Non-qualified teachers have been accredited to teach. Accreditation is normally only given to fully-qualified teachers with legitimate degrees and only after they have submitted notarised qualifications, plus Working With Children Check and other documents, to the relevant authorities. Now, corporate staff are being accredited despite having no qualifications or experience. It doesn’t help students, and it dismisses the years of valuable experience of existing teachers.

FIFO Teachers

New South Wales proposed flying teachers from cities out to regional and remote areas where the shortage is felt most acutely. The government would cover the cost of flights, and pay the teachers for their work. The duration of the contract was not specified, but Gavrielatos quickly exposed numerous flaws in this opportunistic political announcement:

Well, where are they going to find the teachers from? What schools, from what cities? We have a shortage.

Also, where are these FIFO teachers currently living? They’re likely to be renting, and would have to pay dead rent while teaching in the remote location. They would expect accommodation to be provided to compensate for the dead rent, so the government would have to cover flights and accommodation. Also, casual teachers in urban areas are likely to be working already, because there’s a huge teacher shortage, so would give up work at existing schools to go bush – and they would expect to be paid a lot more than they earn at urban schools. This costs the government even more money.

Victoria is apparently offering Melbourne-based teachers up to $700 a day to teach in regional schools. The incentive applies to teachers relocating from metro areas, interstate, or overseas who work in a regional role for at least two weeks. Other financial incentives are also involved.

However, it doesn’t appear to cover accommodation.

What’s harder than finding teachers? Finding and affording rental properties in major cities. If teachers leave their current rental to take up this offer for say 1 term, they then have to find, and afford, a new rental back in the city.

Loophole?

There is a potential loophole in Victoria’s plan. A current teacher in a regional school could quit their job upon learning of this plan. They could then re-apply for exactly the same job and earn $700 a day instead of about 350 – 400 a day. If they’re prevented from doing this due to technicalities, they’re likely to be upset that they are earning less than casuals despite committing, sticking around and devoting themselves to the students despite all of the disruptions and challenges at their school. There’s a reason these schools are understaffed.

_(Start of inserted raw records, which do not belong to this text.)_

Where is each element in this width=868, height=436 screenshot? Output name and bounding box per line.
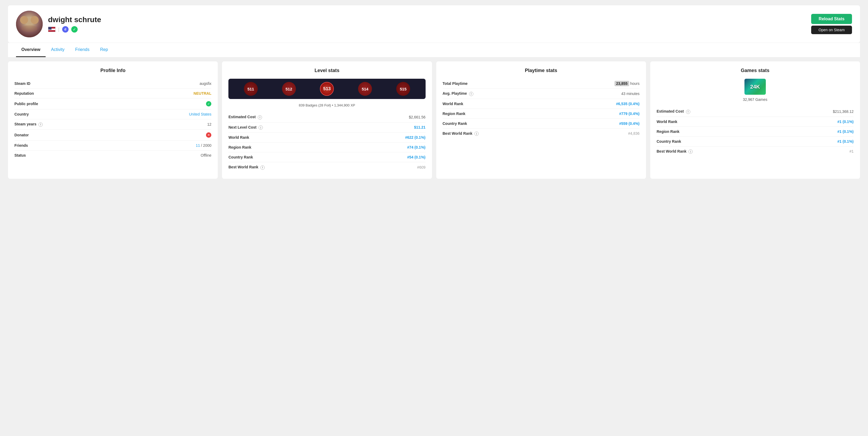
- playtime-avg-row: Avg. Playtime i 43 minutes: [443, 89, 640, 99]
- public-profile-label: Public profile: [14, 102, 38, 106]
- content-grid: Profile Info Steam ID augsfix Reputation…: [8, 61, 860, 179]
- playtime-region-rank-label: Region Rank: [443, 112, 466, 116]
- profile-row-donator: Donator ✕: [14, 130, 211, 141]
- level-estimated-cost-row: Estimated Cost i $2,661.56: [228, 112, 425, 122]
- country-value[interactable]: United States: [189, 112, 211, 116]
- level-best-world-rank-info-icon[interactable]: i: [260, 165, 265, 170]
- avatar: [16, 11, 43, 37]
- level-world-rank-row: World Rank #622 (0.1%): [228, 133, 425, 143]
- playtime-total-value: 23,855 hours: [615, 82, 640, 86]
- games-country-rank-value: #1 (0.1%): [837, 139, 854, 144]
- level-estimated-cost-info-icon[interactable]: i: [258, 115, 262, 120]
- reputation-value: NEUTRAL: [193, 91, 211, 96]
- profile-row-steamid: Steam ID augsfix: [14, 79, 211, 89]
- status-value: Offline: [200, 153, 211, 157]
- level-world-rank-value: #622 (0.1%): [405, 135, 425, 139]
- playtime-best-world-rank-row: Best World Rank i #4,836: [443, 129, 640, 139]
- donator-x-icon: ✕: [206, 132, 211, 138]
- games-count: 32,967 Games: [657, 97, 854, 102]
- tab-activity[interactable]: Activity: [45, 43, 70, 57]
- level-country-rank-row: Country Rank #54 (0.1%): [228, 152, 425, 162]
- tab-rep[interactable]: Rep: [95, 43, 113, 57]
- playtime-avg-info-icon[interactable]: i: [469, 92, 473, 96]
- games-estimated-cost-label: Estimated Cost i: [657, 109, 690, 114]
- games-country-rank-label: Country Rank: [657, 139, 681, 144]
- games-region-rank-row: Region Rank #1 (0.1%): [657, 127, 854, 136]
- badge-512: 512: [282, 82, 296, 96]
- friends-value: 11 / 2000: [196, 143, 211, 148]
- level-next-cost-label: Next Level Cost i: [228, 125, 263, 130]
- donator-label: Donator: [14, 133, 29, 137]
- games-estimated-cost-value: $211,368.12: [833, 110, 854, 114]
- level-estimated-cost-value: $2,661.56: [409, 115, 425, 119]
- reload-stats-button[interactable]: Reload Stats: [811, 14, 852, 24]
- steam-years-label: Steam years i: [14, 122, 43, 127]
- playtime-world-rank-row: World Rank #6,535 (0.4%): [443, 99, 640, 109]
- playtime-world-rank-label: World Rank: [443, 102, 464, 106]
- playtime-best-world-rank-info-icon[interactable]: i: [474, 131, 479, 136]
- nav-tabs: Overview Activity Friends Rep: [8, 43, 860, 57]
- header-icons: | d ✓: [48, 26, 811, 33]
- playtime-stats-title: Playtime stats: [443, 68, 640, 73]
- profile-info-title: Profile Info: [14, 68, 211, 73]
- friends-label: Friends: [14, 143, 28, 148]
- level-next-cost-row: Next Level Cost i $11.21: [228, 122, 425, 133]
- level-estimated-cost-label: Estimated Cost i: [228, 115, 262, 120]
- profile-row-public: Public profile ✓: [14, 98, 211, 110]
- tab-overview[interactable]: Overview: [16, 43, 45, 57]
- games-region-rank-value: #1 (0.1%): [837, 129, 854, 134]
- level-region-rank-row: Region Rank #74 (0.1%): [228, 143, 425, 152]
- playtime-best-world-rank-value: #4,836: [628, 131, 640, 135]
- games-stats-card: Games stats 24K 32,967 Games Estimated C…: [650, 61, 860, 179]
- games-country-rank-row: Country Rank #1 (0.1%): [657, 136, 854, 147]
- games-world-rank-label: World Rank: [657, 120, 678, 124]
- level-region-rank-value: #74 (0.1%): [407, 145, 425, 149]
- badge-514: 514: [358, 82, 372, 96]
- playtime-country-rank-label: Country Rank: [443, 121, 467, 126]
- playtime-country-rank-value: #559 (0.4%): [619, 121, 639, 126]
- playtime-region-rank-row: Region Rank #779 (0.4%): [443, 109, 640, 119]
- separator: |: [58, 27, 60, 32]
- playtime-total-label: Total Playtime: [443, 82, 468, 86]
- playtime-best-world-rank-label: Best World Rank i: [443, 131, 479, 136]
- games-best-world-rank-info-icon[interactable]: i: [688, 149, 693, 154]
- playtime-region-rank-value: #779 (0.4%): [619, 112, 639, 116]
- header-actions: Reload Stats Open on Steam: [811, 14, 852, 34]
- level-stats-title: Level stats: [228, 68, 425, 73]
- steam-years-info-icon[interactable]: i: [38, 122, 43, 127]
- game-thumbnail: 24K: [744, 79, 766, 95]
- badges-sub: 839 Badges (28 Foil) • 1,344,900 XP: [228, 103, 425, 107]
- games-estimated-cost-row: Estimated Cost i $211,368.12: [657, 106, 854, 117]
- header: dwight schrute | d ✓ Reload Stats Open o…: [8, 5, 860, 43]
- profile-row-years: Steam years i 12: [14, 119, 211, 130]
- playtime-stats-card: Playtime stats Total Playtime 23,855 hou…: [436, 61, 646, 179]
- level-country-rank-label: Country Rank: [228, 155, 253, 159]
- public-profile-check-icon: ✓: [206, 101, 211, 106]
- games-estimated-cost-info-icon[interactable]: i: [686, 110, 690, 114]
- games-best-world-rank-row: Best World Rank i #1: [657, 147, 854, 157]
- playtime-country-rank-row: Country Rank #559 (0.4%): [443, 119, 640, 129]
- steam-years-value: 12: [207, 122, 212, 126]
- discord-icon[interactable]: d: [62, 26, 69, 33]
- profile-row-friends: Friends 11 / 2000: [14, 141, 211, 151]
- badge-515: 515: [396, 82, 410, 96]
- level-stats-card: Level stats 511 512 513 514 515 839 Badg…: [222, 61, 432, 179]
- level-next-cost-value: $11.21: [414, 125, 426, 129]
- level-best-world-rank-row: Best World Rank i #609: [228, 162, 425, 173]
- games-best-world-rank-value: #1: [849, 149, 854, 153]
- games-best-world-rank-label: Best World Rank i: [657, 149, 693, 154]
- badge-513: 513: [320, 82, 334, 96]
- profile-row-reputation: Reputation NEUTRAL: [14, 89, 211, 98]
- tab-friends[interactable]: Friends: [70, 43, 95, 57]
- games-world-rank-value: #1 (0.1%): [837, 120, 854, 124]
- open-on-steam-button[interactable]: Open on Steam: [811, 26, 852, 34]
- playtime-total-row: Total Playtime 23,855 hours: [443, 79, 640, 89]
- level-next-cost-info-icon[interactable]: i: [258, 125, 263, 130]
- level-badges: 511 512 513 514 515: [228, 79, 425, 99]
- games-stats-title: Games stats: [657, 68, 854, 73]
- level-country-rank-value: #54 (0.1%): [407, 155, 425, 159]
- verified-icon: ✓: [71, 26, 78, 33]
- page-wrapper: dwight schrute | d ✓ Reload Stats Open o…: [0, 0, 868, 184]
- games-region-rank-label: Region Rank: [657, 129, 680, 134]
- level-world-rank-label: World Rank: [228, 135, 249, 139]
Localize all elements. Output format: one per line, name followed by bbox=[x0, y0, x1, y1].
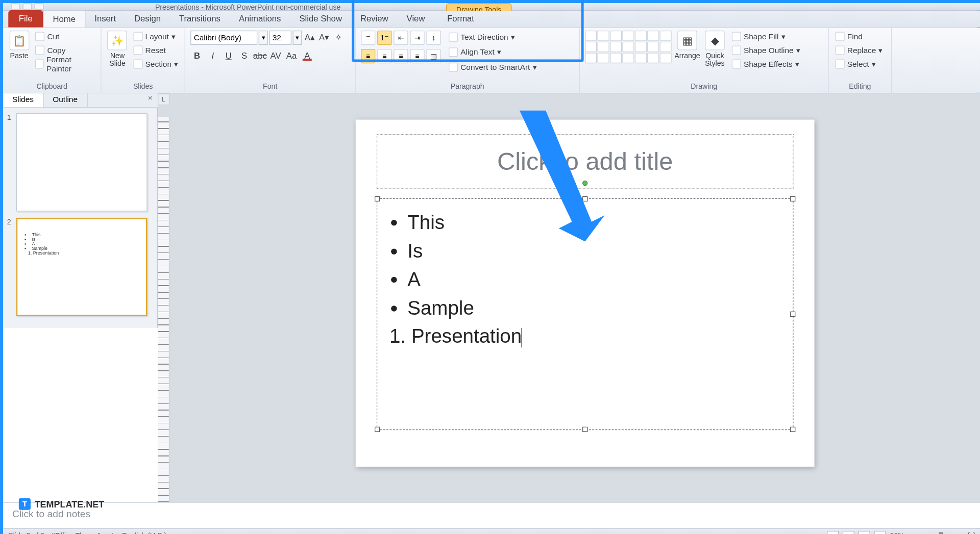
font-color-button[interactable]: A bbox=[301, 49, 314, 62]
zoom-level[interactable]: 66% bbox=[890, 531, 904, 534]
tab-review[interactable]: Review bbox=[351, 10, 398, 27]
close-pane-button[interactable]: × bbox=[142, 93, 158, 107]
slideshow-view-button[interactable] bbox=[874, 530, 886, 534]
zoom-out-button[interactable]: − bbox=[908, 531, 912, 534]
group-label-clipboard: Clipboard bbox=[8, 82, 95, 91]
status-slide-count: Slide 2 of 2 bbox=[8, 531, 44, 534]
section-button[interactable]: Section▾ bbox=[132, 58, 179, 70]
chevron-down-icon: ▾ bbox=[795, 59, 799, 68]
cut-button[interactable]: Cut bbox=[34, 31, 95, 42]
tab-slides-pane[interactable]: Slides bbox=[3, 93, 43, 107]
qat-save-icon[interactable] bbox=[11, 3, 20, 10]
shape-outline-button[interactable]: Shape Outline▾ bbox=[730, 44, 801, 56]
font-name-input[interactable] bbox=[190, 31, 257, 45]
watermark-logo-icon: T bbox=[19, 498, 31, 510]
fit-to-window-button[interactable]: ⛶ bbox=[968, 531, 975, 534]
shadow-button[interactable]: S bbox=[238, 49, 251, 62]
grow-font-button[interactable]: A▴ bbox=[303, 31, 316, 44]
align-left-button[interactable]: ≡ bbox=[361, 49, 375, 63]
align-right-button[interactable]: ≡ bbox=[394, 49, 408, 63]
italic-button[interactable]: I bbox=[206, 49, 219, 62]
tab-outline-pane[interactable]: Outline bbox=[43, 93, 87, 107]
numbering-button[interactable]: 1≡ bbox=[377, 31, 391, 45]
qat-undo-icon[interactable] bbox=[23, 3, 32, 10]
tab-view[interactable]: View bbox=[398, 10, 434, 27]
status-language[interactable]: English (U.S.) bbox=[122, 531, 166, 534]
resize-handle-ne[interactable] bbox=[790, 196, 795, 201]
reading-view-button[interactable] bbox=[859, 530, 870, 534]
sorter-view-button[interactable] bbox=[843, 530, 854, 534]
new-slide-button[interactable]: ✨ New Slide bbox=[107, 31, 128, 67]
bullet-item[interactable]: Is bbox=[407, 237, 777, 265]
strikethrough-button[interactable]: abc bbox=[253, 49, 266, 62]
tab-design[interactable]: Design bbox=[125, 10, 170, 27]
layout-button[interactable]: Layout▾ bbox=[132, 31, 179, 42]
paste-button[interactable]: 📋 Paste bbox=[8, 31, 30, 59]
text-direction-button[interactable]: Text Direction▾ bbox=[449, 31, 536, 44]
tab-home[interactable]: Home bbox=[43, 10, 85, 27]
columns-button[interactable]: ▥ bbox=[426, 49, 440, 63]
replace-button[interactable]: Replace▾ bbox=[834, 44, 884, 56]
resize-handle-sw[interactable] bbox=[375, 427, 380, 432]
font-size-chevron-icon[interactable]: ▾ bbox=[293, 31, 302, 45]
quick-styles-button[interactable]: ◆ Quick Styles bbox=[703, 31, 726, 67]
shape-fill-button[interactable]: Shape Fill▾ bbox=[730, 31, 801, 42]
shrink-font-button[interactable]: A▾ bbox=[317, 31, 331, 44]
zoom-in-button[interactable]: + bbox=[960, 531, 964, 534]
bullet-item[interactable]: Sample bbox=[407, 293, 777, 322]
reset-button[interactable]: Reset bbox=[132, 44, 179, 56]
content-placeholder[interactable]: This Is A Sample Presentation bbox=[377, 198, 794, 430]
align-text-button[interactable]: Align Text▾ bbox=[449, 45, 536, 59]
convert-smartart-button[interactable]: Convert to SmartArt▾ bbox=[449, 61, 536, 74]
numbered-item[interactable]: Presentation bbox=[411, 322, 777, 350]
underline-button[interactable]: U bbox=[222, 49, 235, 62]
find-button[interactable]: Find bbox=[834, 31, 864, 42]
qat-redo-icon[interactable] bbox=[35, 3, 44, 10]
tab-file[interactable]: File bbox=[8, 10, 43, 27]
format-painter-button[interactable]: Format Painter bbox=[34, 58, 95, 70]
resize-handle-e[interactable] bbox=[790, 312, 795, 317]
slide-thumbnail-1[interactable] bbox=[16, 113, 148, 212]
resize-handle-s[interactable] bbox=[582, 427, 587, 432]
tab-animations[interactable]: Animations bbox=[230, 10, 290, 27]
resize-handle-se[interactable] bbox=[790, 427, 795, 432]
select-button[interactable]: Select▾ bbox=[834, 58, 877, 70]
align-center-button[interactable]: ≡ bbox=[377, 49, 391, 63]
status-spellcheck-icon[interactable]: ✓ bbox=[108, 531, 114, 534]
font-name-chevron-icon[interactable]: ▾ bbox=[259, 31, 268, 45]
justify-button[interactable]: ≡ bbox=[410, 49, 424, 63]
tab-insert[interactable]: Insert bbox=[85, 10, 125, 27]
paste-icon: 📋 bbox=[9, 31, 29, 50]
notes-area[interactable]: Click to add notes bbox=[3, 502, 980, 528]
bullet-item[interactable]: This bbox=[407, 208, 777, 237]
tab-slideshow[interactable]: Slide Show bbox=[290, 10, 351, 27]
clear-formatting-button[interactable]: ✧ bbox=[332, 31, 346, 44]
ribbon-tabs: File Home Insert Design Transitions Anim… bbox=[3, 11, 980, 28]
shapes-gallery[interactable] bbox=[585, 31, 671, 63]
tab-format[interactable]: Format bbox=[438, 10, 483, 27]
bullet-item[interactable]: A bbox=[407, 265, 777, 294]
normal-view-button[interactable] bbox=[827, 530, 839, 534]
rotation-handle[interactable] bbox=[582, 181, 587, 186]
thumbnails-pane[interactable]: 1 2 This Is A Sample 1. Presentation bbox=[3, 108, 158, 327]
quick-styles-icon: ◆ bbox=[705, 31, 725, 50]
char-spacing-button[interactable]: AV bbox=[269, 49, 282, 62]
slide-canvas[interactable]: Click to add title This bbox=[356, 120, 815, 467]
change-case-button[interactable]: Aa bbox=[285, 49, 298, 62]
group-editing: Find Replace▾ Select▾ Editing bbox=[829, 28, 892, 93]
arrange-button[interactable]: ▦ Arrange bbox=[675, 31, 699, 59]
vertical-ruler[interactable] bbox=[158, 117, 169, 502]
increase-indent-button[interactable]: ⇥ bbox=[410, 31, 424, 45]
tab-transitions[interactable]: Transitions bbox=[170, 10, 230, 27]
replace-icon bbox=[836, 45, 845, 55]
line-spacing-button[interactable]: ↕ bbox=[426, 31, 440, 45]
font-size-input[interactable] bbox=[269, 31, 291, 45]
shape-effects-button[interactable]: Shape Effects▾ bbox=[730, 58, 801, 70]
bold-button[interactable]: B bbox=[190, 49, 204, 62]
bullets-button[interactable]: ≡ bbox=[361, 31, 375, 45]
resize-handle-nw[interactable] bbox=[375, 196, 380, 201]
slide-thumbnail-2[interactable]: This Is A Sample 1. Presentation bbox=[16, 218, 148, 316]
resize-handle-n[interactable] bbox=[582, 196, 587, 201]
decrease-indent-button[interactable]: ⇤ bbox=[394, 31, 408, 45]
group-drawing: ▦ Arrange ◆ Quick Styles Shape Fill▾ Sha… bbox=[580, 28, 829, 93]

Where is the reward for staying committed to the profession and to regional students?

Retired teachers

Retired teachers have answered the call of desperate schools. If retired teachers are happy to go back into the classroom, that’s great. They would also be prime candidates for FIFO teaching. However, haven’t they already done enough? Haven’t they earned a rest?

Career change

Governments are also attempting to lure professionals from other careers into teaching. Prior learning credit would be given to professionals who would be accelerated through a teaching degree. They might come, but will they stay?

Free University

High achieving secondary students are also being lured to teaching. Governments are offering to pay some or all of the students’ university fees to entice them away from other professions. This will attract some students. However, it exposes one fundamental flaw of all of the aforementioned proposals: teacher retention.

Teachers are leaving the profession because of poor conditions. What are those conditions? They are far too many to list here. Bright students might be attracted to teaching with free university study, but will they stay if conditions are so bad? These students are bright enough to succeed in another career, and bright enough to know that.

All of these methods have been suggested because schools are so desperate for teachers and/or because a politician thinks it will help them win the next election.

What do all of these suggestions have in common?

They all cost money.

And therein lies the solution to the teacher shortage.

Pay teachers more.

Higher wages will bring teaching into line with other professions.

Higher wages will convince some teachers to stay in the profession. Poor conditions also need to be improved, but many teachers will put up with these conditions for lucrative salaries. Doctors, engineers, lawyers and architects don’t love every aspect of their jobs. Dentists even more so.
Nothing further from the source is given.